Dataset entries
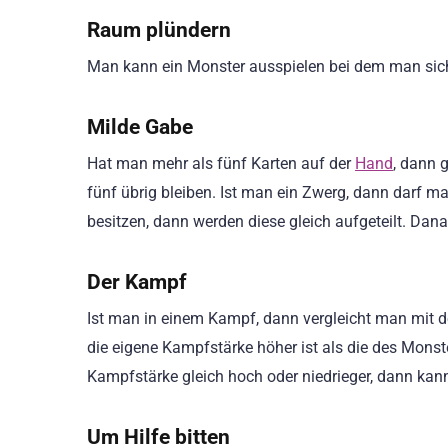
Raum plündern
Man kann ein Monster ausspielen bei dem man sich 
Milde Gabe
Hat man mehr als fünf Karten auf der
Hand
, dann 
fünf übrig bleiben. Ist man ein Zwerg, dann darf ma
besitzen, dann werden diese gleich aufgeteilt. Dana
Der Kampf
Ist man in einem Kampf, dann vergleicht man mit
die eigene Kampfstärke höher ist als die des Monst
Kampfstärke gleich hoch oder niedrieger, dann ka
Um Hilfe bitten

_Task goal:_ Sift the data above for lines with "fünf", then copy each one.

_Solved exercise:_
Hat man mehr als fünf Karten auf der
fünf übrig bleiben. Ist man ein Zwerg, dann darf ma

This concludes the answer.